TOP PERFORMER: Tom Brady
The two-headed monster approach used by the Buccaneers in 2020 worked perfectly. While Tampa Bay didn’t wow anyone with an explosive running game, it was efficient, and that efficiency and balance was key to much of Brady’s success as opposing defenses had to respect the run game even if they might not have feared it.
Bucs RB Ronald Jones II – Photo by: Cliff Welch/PR
Ronald Jones II led the teams in rushing, falling just short of his first 1,000 yard regular season, but totaled 978 yards and seven scores despite missing two games. Leonard Fournette filled in admirably, and especially in the playoffs where he was a big part of the the team’s success in winning three straight road games in the postseason to reach the Super Bowl.
Rookie Ke’Shawn Vaughn had a mostly forgettable rookie year, plagued with turnovers in his limited action. He added just 109 yards rushing and five receptions for 34 yards, while veteran LeSean McCoy was inactive for a good part of his lone season in Tampa Bay
GRADE: B TOP PERFORMER: Ronald Jones II
The Bucs didn’t have a single dominant receiver in their unit, and Bruce Arians has called it the most unselfish group that he has coached. Brady didn’t show favoritism all and spread the ball all over over the field. Still, Mike Evans was able to put up his NFL record-setting seventh straight 1,000-yard season with 1,006 yards on 70 catches, while also leading the team with 13 touchdowns. Chris Godwin battled injuries for most of the year, but still contributed 840 yards on 65 receptions to go along with seven touchdown grabs.
Scotty Miller saw his snap counts shrink with the addition of Antonio Brown, but was still clutch in the playoffs, coming up with timely plays including a crushing, 39-yard touchdown catch as time expired in the first half against the Packers in the NFC Championship Game. Brown stayed out of trouble off the field and created some on the field for opposing defenses, finishing with 45 receptions for 483 yards and four scores.
GRADE: B TOP PERFORMER: Mike Evans
When O.J. Howard went down early in the season the addition of Rob Gronkowski became a brilliant move by general manager Jason Licht in hindsight – with some prodding by Brady. We all talk about Brady finding the “Fountain of Youth,” well Gronkowski certainly sipped from the same water bottle as the talented tight end ended up playing all 16 regular season games and all four in the postseason.

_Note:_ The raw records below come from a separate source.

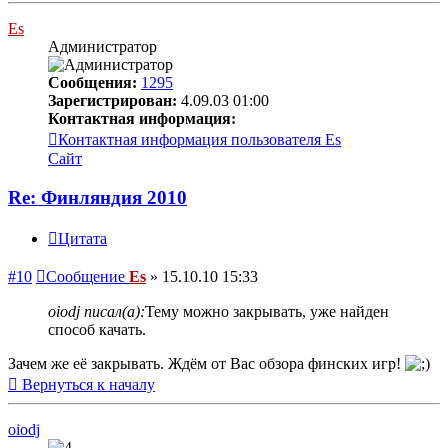
Es
Администратор
Сообщения:
1295
Зарегистрирован:
4.09.03 01:00
Контактная информация:
Контактная информация пользователя Es
Сайт
Re: Финляндия 2010
Цитата
#10
Сообщение
Es
»
15.10.10 15:33
oiodj писал(а):
Тему можно закрывать, уже найден
способ качать.
Зачем же её закрывать. Ждём от Вас обзора финских игр!
Вернуться к началу
oiodj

That’s something he had struggled with in previous years and part of the reason for his one-year retirement.
Bucs TE Rob Gronkowski – Photo by: Cliff Welch/PR
Gronkowski nabbed 43 passes in 2020 for 623 yards and seven scores in the regular season, then was part of an excellent offensive line that kept Brady upright and clean in the pocket throughout the playoffs.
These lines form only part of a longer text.